BRIEF DESCRIPTION OF THE DRAWINGS
[0015] The present invention may be better understood, and its
numerous objects, features, and advantages made apparent to those
skilled in the art by referencing the accompanying drawings.
[0016] FIG. 1A illustrates an exemplary multiprocessor computer
system 100 implementing an embodiment of the invention.
[0017] FIG. 1B illustrates the topology of the example of FIG. 1A
in a simpler representation showing only the nodes and the
edges.
[0018] FIG. 2 illustrates an exemplary processing node of system
100 according to an embodiment of the present invention.
[0019] FIG. 3 illustrates overall flow of an embodiment of the
invention.
[0020] FIGS. 4A-4E illustrate an exemplary discovery process.
[0021] FIG. 4F illustrates final routing tables according to an
embodiment of the invention.
[0022] FIG. 5A and FIG. 5B illustrate different topologies.
[0023] FIGS. 6A and 6B illustrate exemplary code that can determine
if two graphs are isomorphic utilizing permutations and comparison
of adjacency matrixes.
[0024] FIG. 7 illustrates a switch incorporating routing tables
determined as described herein.
[0025] The use of the same reference symbols in different drawings
indicates similar or identical items.
DESCRIPTION OF THE PREFERRED EMBODIMENT(S)
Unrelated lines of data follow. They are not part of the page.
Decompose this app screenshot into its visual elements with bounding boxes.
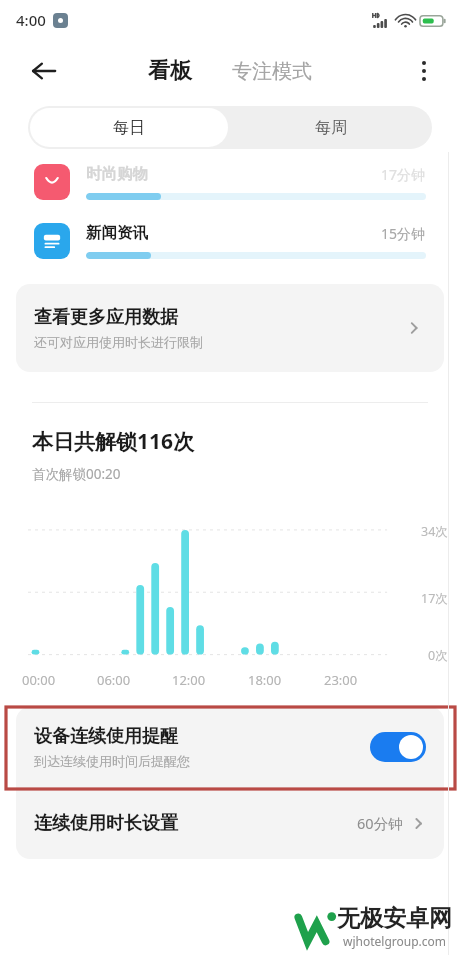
staticText: 看板: [148, 57, 192, 85]
staticText: 17次: [421, 590, 448, 607]
staticText: 4:00: [16, 10, 46, 30]
button[interactable]: Back: [22, 49, 66, 93]
staticText: 34次: [421, 523, 448, 540]
button[interactable]: 设备连续使用提醒: [16, 707, 444, 787]
button[interactable]: Toggle device usage reminder: [370, 732, 426, 762]
button[interactable]: 连续使用时长设置: [16, 787, 444, 859]
button[interactable]: 看板: [140, 51, 200, 91]
staticText: 时尚购物: [86, 164, 381, 184]
button[interactable]: More options: [402, 49, 446, 93]
staticText: 到达连续使用时间后提醒您: [34, 753, 190, 769]
staticText: 00:00: [22, 671, 56, 689]
staticText: 每周: [315, 118, 347, 138]
staticText: 查看更多应用数据: [34, 306, 178, 329]
staticText: 06:00: [97, 671, 131, 689]
button[interactable]: 每周: [230, 106, 432, 149]
staticText: 23:00: [324, 671, 358, 689]
staticText: 每日: [113, 118, 145, 138]
staticText: 连续使用时长设置: [34, 812, 357, 835]
staticText: 首次解锁00:20: [32, 465, 121, 483]
button[interactable]: 每日: [30, 108, 228, 147]
staticText: 12:00: [172, 671, 206, 689]
button[interactable]: 新闻资讯: [16, 211, 444, 270]
button[interactable]: 时尚购物: [16, 152, 444, 211]
staticText: 本日共解锁116次: [32, 427, 195, 456]
staticText: 还可对应用使用时长进行限制: [34, 334, 203, 350]
staticText: 17分钟: [381, 165, 426, 184]
button[interactable]: 查看更多应用数据: [16, 284, 444, 372]
staticText: 新闻资讯: [86, 223, 381, 243]
staticText: wjhotelgroup.com: [343, 933, 447, 949]
staticText: 无极安卓网: [337, 904, 452, 933]
staticText: 设备连续使用提醒: [34, 725, 178, 748]
staticText: 0次: [428, 647, 448, 664]
staticText: 15分钟: [381, 224, 426, 243]
button[interactable]: 专注模式: [224, 53, 320, 90]
staticText: 60分钟: [357, 813, 403, 833]
staticText: 专注模式: [232, 59, 312, 84]
staticText: 18:00: [248, 671, 282, 689]
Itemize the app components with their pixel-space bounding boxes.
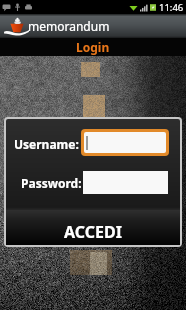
other: memorandum logo <box>3 16 29 38</box>
staticText: Password: <box>21 175 82 191</box>
staticText: memorandum <box>28 18 110 34</box>
staticText: ACCEDI <box>64 221 122 243</box>
button[interactable]: memorandum logo <box>0 14 186 38</box>
button[interactable]: ACCEDI <box>6 210 180 245</box>
staticText: Username: <box>14 136 79 152</box>
staticText: 11:46 <box>159 1 184 14</box>
button[interactable] <box>84 132 166 153</box>
staticText: Login <box>76 39 110 55</box>
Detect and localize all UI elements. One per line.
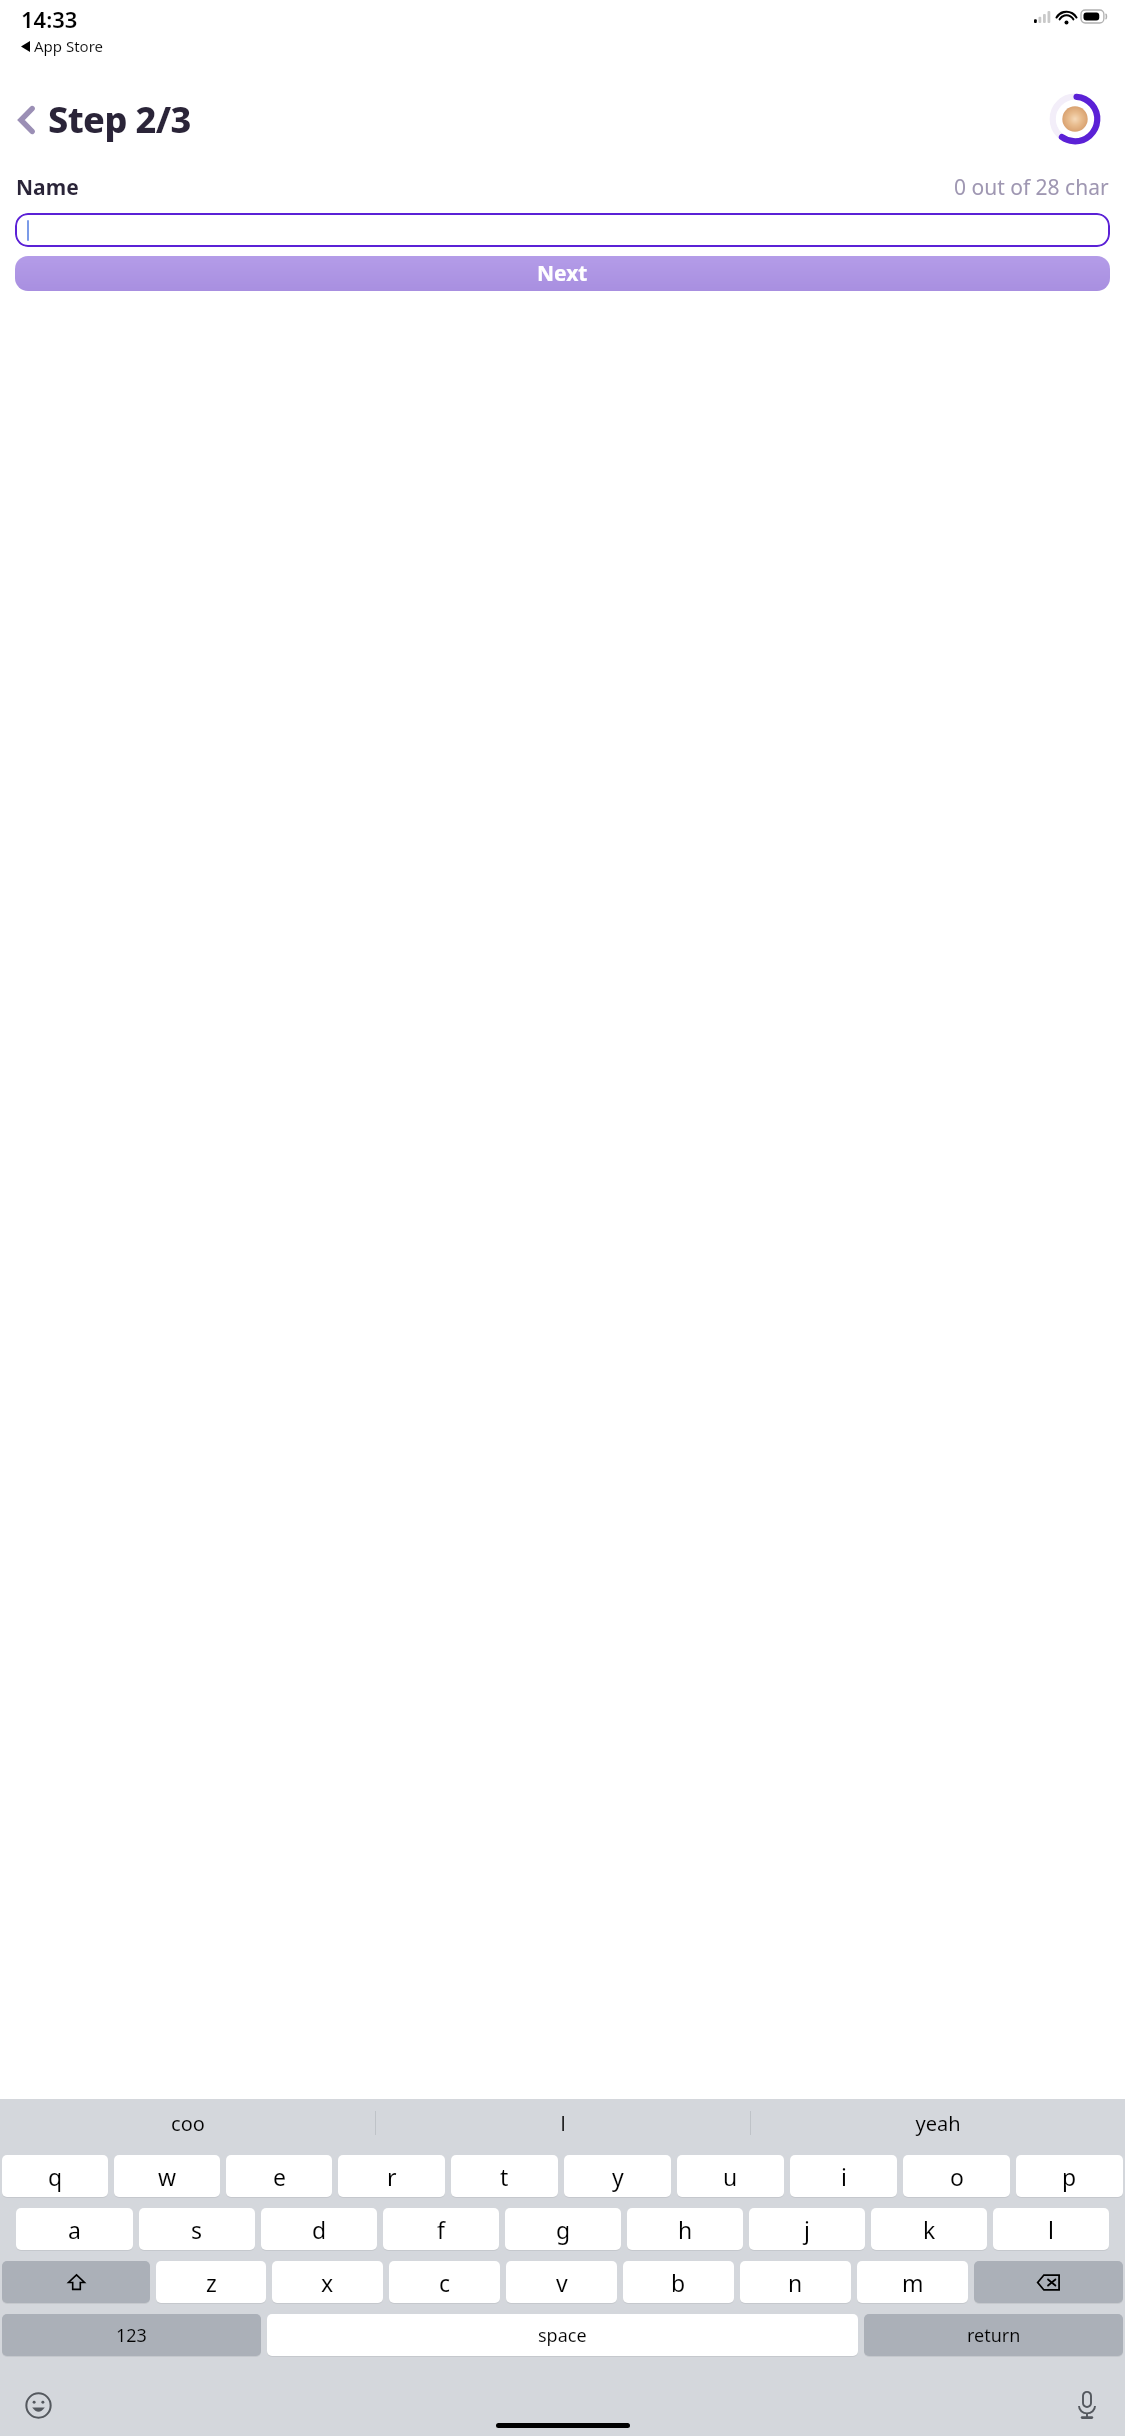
button[interactable]: o	[903, 2155, 1010, 2197]
staticText: i	[841, 2161, 847, 2192]
button[interactable]: q	[2, 2155, 108, 2197]
button[interactable]	[2, 2261, 150, 2303]
button[interactable]: r	[338, 2155, 445, 2197]
staticText: w	[158, 2161, 177, 2192]
staticText: return	[967, 2323, 1021, 2348]
staticText: h	[678, 2214, 693, 2245]
button[interactable]: l	[993, 2208, 1109, 2250]
button[interactable]: a	[16, 2208, 133, 2250]
button[interactable]: p	[1016, 2155, 1123, 2197]
button[interactable]: m	[857, 2261, 968, 2303]
button[interactable]: Back	[10, 95, 191, 144]
staticText: t	[500, 2161, 509, 2192]
button[interactable]: k	[871, 2208, 987, 2250]
staticText: g	[556, 2214, 571, 2245]
staticText: c	[439, 2267, 451, 2298]
button[interactable]: v	[506, 2261, 617, 2303]
button[interactable]: w	[114, 2155, 220, 2197]
staticText: Name	[16, 173, 79, 202]
button[interactable]: x	[272, 2261, 383, 2303]
staticText: o	[950, 2161, 964, 2192]
button[interactable]: b	[623, 2261, 734, 2303]
button[interactable]: d	[261, 2208, 377, 2250]
staticText: d	[312, 2214, 327, 2245]
button[interactable]: s	[139, 2208, 255, 2250]
staticText: m	[902, 2267, 924, 2298]
button[interactable]: Emoji	[16, 2383, 60, 2427]
button[interactable]: f	[383, 2208, 499, 2250]
button[interactable]: u	[677, 2155, 784, 2197]
button[interactable]: i	[790, 2155, 897, 2197]
button[interactable]: 123	[2, 2314, 261, 2356]
button[interactable]: return	[864, 2314, 1123, 2356]
staticText: b	[671, 2267, 686, 2298]
button[interactable]	[974, 2261, 1123, 2303]
staticText: 14:33	[21, 4, 78, 34]
staticText: j	[804, 2214, 810, 2245]
staticText: u	[723, 2161, 738, 2192]
button[interactable]: yeah	[750, 2099, 1125, 2147]
staticText: 0 out of 28 char	[954, 173, 1109, 202]
staticText: Step 2/3	[48, 95, 191, 144]
button[interactable]: j	[749, 2208, 865, 2250]
staticText: s	[191, 2214, 203, 2245]
staticText: e	[273, 2161, 286, 2192]
button[interactable]: Next	[15, 256, 1110, 291]
staticText: 123	[116, 2323, 147, 2348]
button[interactable]: z	[156, 2261, 266, 2303]
staticText: z	[206, 2267, 217, 2298]
button[interactable]: n	[740, 2261, 851, 2303]
button[interactable]: h	[627, 2208, 743, 2250]
staticText: v	[556, 2267, 568, 2298]
button[interactable]: y	[564, 2155, 671, 2197]
button[interactable]: Dictation	[1065, 2383, 1109, 2427]
staticText: k	[923, 2214, 936, 2245]
button[interactable]: coo	[0, 2099, 375, 2147]
staticText: l	[560, 2110, 566, 2137]
staticText: n	[788, 2267, 803, 2298]
staticText: l	[1048, 2214, 1054, 2245]
other: Shift	[2, 2261, 150, 2303]
button[interactable]: Profile	[1048, 92, 1102, 146]
staticText: q	[48, 2161, 63, 2192]
staticText: Next	[537, 259, 588, 288]
button[interactable]: space	[267, 2314, 858, 2356]
other: Back	[10, 103, 44, 137]
button[interactable]: l	[375, 2099, 750, 2147]
staticText: f	[437, 2214, 445, 2245]
staticText: coo	[171, 2110, 205, 2137]
staticText: x	[321, 2267, 334, 2298]
button[interactable]: e	[226, 2155, 332, 2197]
staticText: r	[387, 2161, 397, 2192]
staticText: space	[538, 2323, 587, 2348]
button[interactable]: g	[505, 2208, 621, 2250]
staticText: App Store	[34, 36, 104, 56]
button[interactable]: t	[451, 2155, 558, 2197]
staticText: y	[612, 2161, 624, 2192]
staticText: a	[68, 2214, 81, 2245]
button[interactable]: c	[389, 2261, 500, 2303]
other: Backspace	[974, 2261, 1123, 2303]
staticText: yeah	[915, 2110, 961, 2137]
staticText: p	[1062, 2161, 1077, 2192]
button[interactable]	[15, 213, 1110, 247]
[0026] Referring to FIG. 1A an exemplary multiprocessor computer
system 100 implementing an embodiment of the invention is
illustrated. System 100 is a multiprocessor system with multiple
processing nodes 102 (102[0]-102[3]) that communicate with each
other via links 103 (103[0]-103[3]). Each of the processing nodes
includes a processor, routing tables 114 and additional circuitry
not described herein. For purposes of illustration, in the present
example, four processing nodes are shown, however one skilled in
the art will appreciate that system 100 can include any number of
processing nodes connected in different topologies. Links 103 can
be any of a number of types of communication links. In the present
example, links 103 are dual point to point links according to, for
example, a split-transaction bus protocol such as the
HyperTransport.TM. (HT) protocol. Link signals typically include
link traffic such as clock, control, command, address and data
information and link sideband signals that qualify and synchronize
the traffic flowing between devices.
[0027] Routing tables (RT) 114 are used by processing nodes 102 to
determine the routing of data (e.g., data generated by the node for
other processing nodes or received from other nodes). Each
processing node communicates with a respective one of memory arrays
106. In the present example, the processing nodes 102 and
corresponding memory arrays 106 are in a "coherent" portion of
system 100. The coherency refers to the caching of memory, and the
HT links between processors are cHT links as the HT protocol
includes probe messages for managing the cache protocol. Other (non
processor-processor) HT links are ncHT links and may communicate
to, e.g., various input/output devices. Thus, the computer system
may communicate with various I/O devices 112 via I/O Hub 110 and
link 105. In addition, the boot ROM 114 containing the database of
abstract topologies 120 may be accessed through the I/O Hub 110.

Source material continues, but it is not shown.